Segment Open

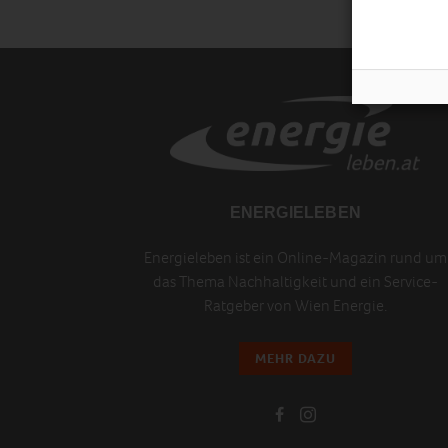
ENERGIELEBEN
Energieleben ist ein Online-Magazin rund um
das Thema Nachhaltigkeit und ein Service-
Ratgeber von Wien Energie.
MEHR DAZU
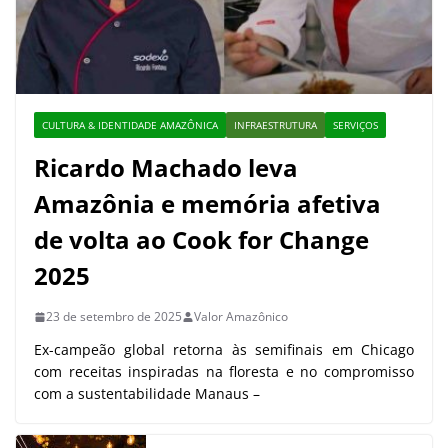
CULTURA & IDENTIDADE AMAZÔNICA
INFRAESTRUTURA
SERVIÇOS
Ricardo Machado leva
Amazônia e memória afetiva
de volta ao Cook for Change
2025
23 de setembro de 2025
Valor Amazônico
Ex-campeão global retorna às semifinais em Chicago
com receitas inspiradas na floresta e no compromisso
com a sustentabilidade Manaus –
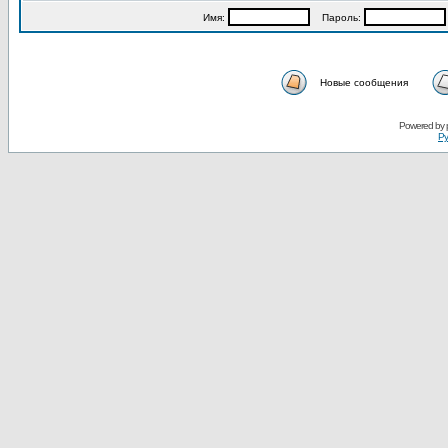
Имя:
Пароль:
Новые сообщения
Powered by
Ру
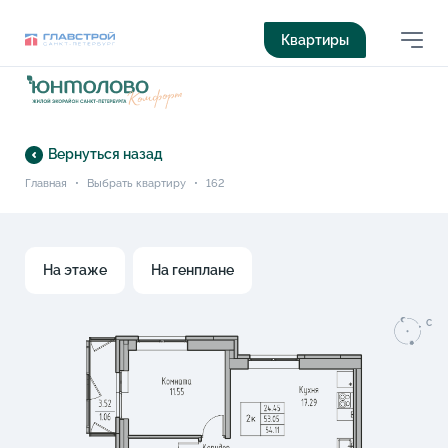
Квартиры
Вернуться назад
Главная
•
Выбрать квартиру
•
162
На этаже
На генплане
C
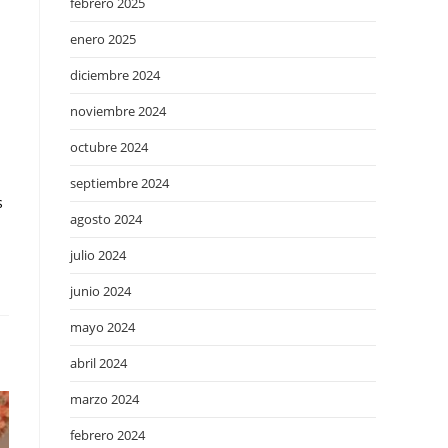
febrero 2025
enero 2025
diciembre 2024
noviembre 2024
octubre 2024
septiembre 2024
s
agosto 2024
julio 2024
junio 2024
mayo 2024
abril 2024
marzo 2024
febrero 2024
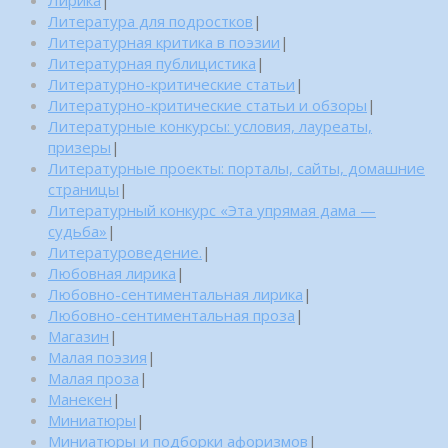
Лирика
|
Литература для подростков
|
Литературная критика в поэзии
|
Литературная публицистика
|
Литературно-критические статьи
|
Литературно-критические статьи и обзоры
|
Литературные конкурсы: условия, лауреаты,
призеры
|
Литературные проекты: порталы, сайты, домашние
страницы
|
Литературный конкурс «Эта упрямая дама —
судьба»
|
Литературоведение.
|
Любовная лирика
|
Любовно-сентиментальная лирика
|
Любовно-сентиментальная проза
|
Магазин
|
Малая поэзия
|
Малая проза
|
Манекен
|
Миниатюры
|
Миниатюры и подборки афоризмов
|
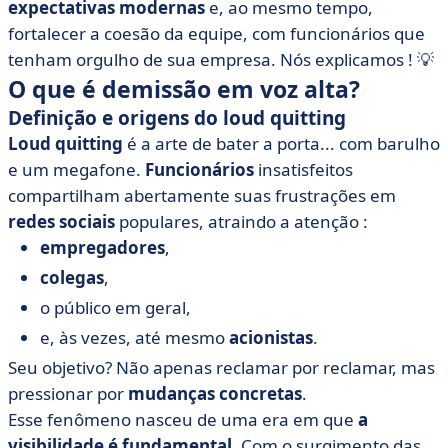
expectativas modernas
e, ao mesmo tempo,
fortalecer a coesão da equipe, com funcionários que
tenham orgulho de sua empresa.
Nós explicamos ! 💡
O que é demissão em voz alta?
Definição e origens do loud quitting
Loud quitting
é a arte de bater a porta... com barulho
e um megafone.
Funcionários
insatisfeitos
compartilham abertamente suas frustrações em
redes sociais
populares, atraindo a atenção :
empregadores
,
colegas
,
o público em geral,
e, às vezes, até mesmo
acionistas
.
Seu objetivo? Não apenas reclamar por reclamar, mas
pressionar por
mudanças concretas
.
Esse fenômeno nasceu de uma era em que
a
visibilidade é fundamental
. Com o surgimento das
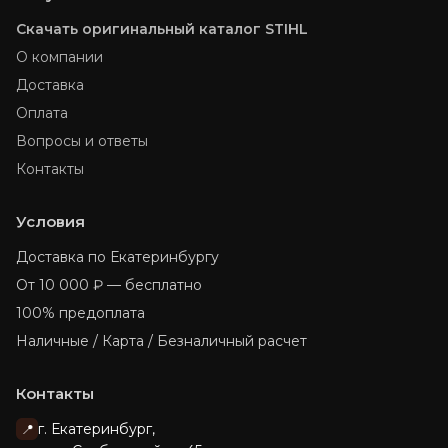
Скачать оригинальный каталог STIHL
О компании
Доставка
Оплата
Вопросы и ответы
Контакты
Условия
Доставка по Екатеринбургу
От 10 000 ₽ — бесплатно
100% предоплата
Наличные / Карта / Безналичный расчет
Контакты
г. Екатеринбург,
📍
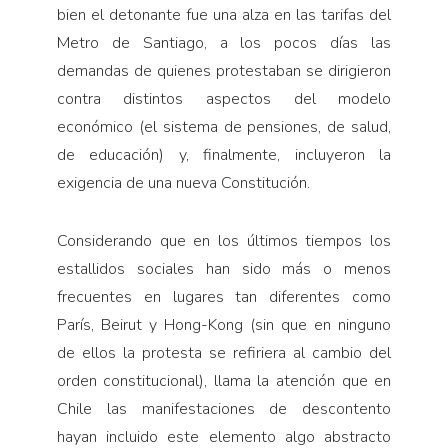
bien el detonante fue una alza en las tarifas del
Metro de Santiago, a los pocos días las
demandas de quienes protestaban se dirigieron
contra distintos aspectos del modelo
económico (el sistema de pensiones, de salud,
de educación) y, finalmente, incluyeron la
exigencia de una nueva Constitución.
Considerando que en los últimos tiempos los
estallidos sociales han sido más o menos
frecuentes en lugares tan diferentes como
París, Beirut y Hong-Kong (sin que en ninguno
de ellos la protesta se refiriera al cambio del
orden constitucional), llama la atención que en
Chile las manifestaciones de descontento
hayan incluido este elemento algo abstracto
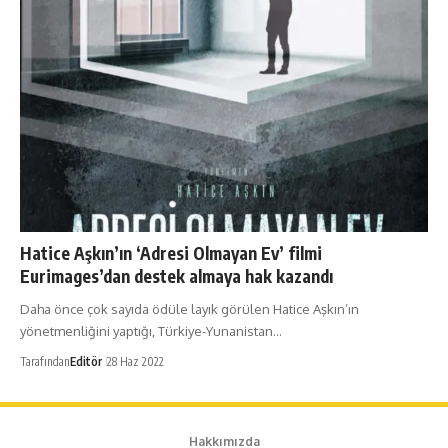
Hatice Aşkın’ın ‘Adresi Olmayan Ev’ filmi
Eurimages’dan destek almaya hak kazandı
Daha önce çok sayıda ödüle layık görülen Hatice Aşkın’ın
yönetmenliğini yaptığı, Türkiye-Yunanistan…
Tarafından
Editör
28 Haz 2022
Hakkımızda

Segment Closed
Segment Open

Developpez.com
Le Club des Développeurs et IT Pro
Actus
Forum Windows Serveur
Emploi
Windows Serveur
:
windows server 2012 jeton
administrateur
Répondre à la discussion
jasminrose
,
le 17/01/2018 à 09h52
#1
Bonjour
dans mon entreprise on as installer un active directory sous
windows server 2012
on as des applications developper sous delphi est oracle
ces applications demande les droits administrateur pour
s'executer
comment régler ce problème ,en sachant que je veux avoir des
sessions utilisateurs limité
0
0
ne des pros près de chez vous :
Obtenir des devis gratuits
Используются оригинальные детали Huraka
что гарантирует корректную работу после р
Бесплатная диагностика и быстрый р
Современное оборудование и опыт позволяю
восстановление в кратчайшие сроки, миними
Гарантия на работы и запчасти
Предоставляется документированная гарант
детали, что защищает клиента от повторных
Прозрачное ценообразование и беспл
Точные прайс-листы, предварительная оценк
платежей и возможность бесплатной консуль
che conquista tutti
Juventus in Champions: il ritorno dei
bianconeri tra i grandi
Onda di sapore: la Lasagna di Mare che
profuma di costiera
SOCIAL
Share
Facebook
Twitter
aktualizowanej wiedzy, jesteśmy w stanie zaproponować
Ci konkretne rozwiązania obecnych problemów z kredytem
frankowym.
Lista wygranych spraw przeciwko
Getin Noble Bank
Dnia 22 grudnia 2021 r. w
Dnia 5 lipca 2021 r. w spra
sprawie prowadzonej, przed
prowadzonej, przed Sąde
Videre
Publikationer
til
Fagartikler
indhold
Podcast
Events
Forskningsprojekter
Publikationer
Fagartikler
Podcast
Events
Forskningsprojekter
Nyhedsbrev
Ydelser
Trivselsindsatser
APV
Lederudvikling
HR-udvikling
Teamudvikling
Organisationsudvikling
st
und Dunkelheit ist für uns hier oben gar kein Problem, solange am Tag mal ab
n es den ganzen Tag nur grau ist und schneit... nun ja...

Segment Closed
Segment Open

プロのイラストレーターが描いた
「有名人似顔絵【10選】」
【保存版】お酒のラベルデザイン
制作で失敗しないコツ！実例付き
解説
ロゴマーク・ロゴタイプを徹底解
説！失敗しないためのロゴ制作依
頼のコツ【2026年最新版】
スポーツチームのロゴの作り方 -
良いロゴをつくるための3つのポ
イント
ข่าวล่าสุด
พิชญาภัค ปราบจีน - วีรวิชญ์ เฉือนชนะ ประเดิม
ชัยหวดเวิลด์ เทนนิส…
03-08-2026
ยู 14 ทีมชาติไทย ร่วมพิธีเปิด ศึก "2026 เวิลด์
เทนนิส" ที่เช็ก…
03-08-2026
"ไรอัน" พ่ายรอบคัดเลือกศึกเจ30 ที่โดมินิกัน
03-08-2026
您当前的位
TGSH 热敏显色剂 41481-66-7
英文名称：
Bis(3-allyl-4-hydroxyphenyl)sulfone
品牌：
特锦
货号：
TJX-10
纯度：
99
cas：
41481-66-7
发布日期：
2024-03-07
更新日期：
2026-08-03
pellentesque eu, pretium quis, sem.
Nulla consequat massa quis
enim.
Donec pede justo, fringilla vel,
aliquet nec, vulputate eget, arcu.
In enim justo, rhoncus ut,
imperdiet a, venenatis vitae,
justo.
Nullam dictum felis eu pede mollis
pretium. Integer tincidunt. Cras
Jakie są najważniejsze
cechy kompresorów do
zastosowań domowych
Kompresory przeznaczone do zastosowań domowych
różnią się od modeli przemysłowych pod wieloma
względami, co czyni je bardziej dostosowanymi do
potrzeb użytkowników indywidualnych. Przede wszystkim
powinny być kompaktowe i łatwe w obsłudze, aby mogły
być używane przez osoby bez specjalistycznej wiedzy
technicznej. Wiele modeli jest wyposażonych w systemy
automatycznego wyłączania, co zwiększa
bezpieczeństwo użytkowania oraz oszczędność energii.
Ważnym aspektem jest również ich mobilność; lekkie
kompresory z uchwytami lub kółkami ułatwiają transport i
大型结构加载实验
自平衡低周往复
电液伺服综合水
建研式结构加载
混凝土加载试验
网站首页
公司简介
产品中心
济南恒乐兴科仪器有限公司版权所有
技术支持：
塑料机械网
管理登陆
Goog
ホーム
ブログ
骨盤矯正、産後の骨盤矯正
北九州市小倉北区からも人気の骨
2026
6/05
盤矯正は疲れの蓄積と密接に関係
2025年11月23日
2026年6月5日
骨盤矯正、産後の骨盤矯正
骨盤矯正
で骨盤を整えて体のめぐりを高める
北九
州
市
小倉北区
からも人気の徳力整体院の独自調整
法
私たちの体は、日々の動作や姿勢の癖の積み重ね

Segment Closed

> Exercise:
Once a line of the records is found to contain "server", copy it out.

> Reply to the task:
windows server 2012 jeton
windows server 2012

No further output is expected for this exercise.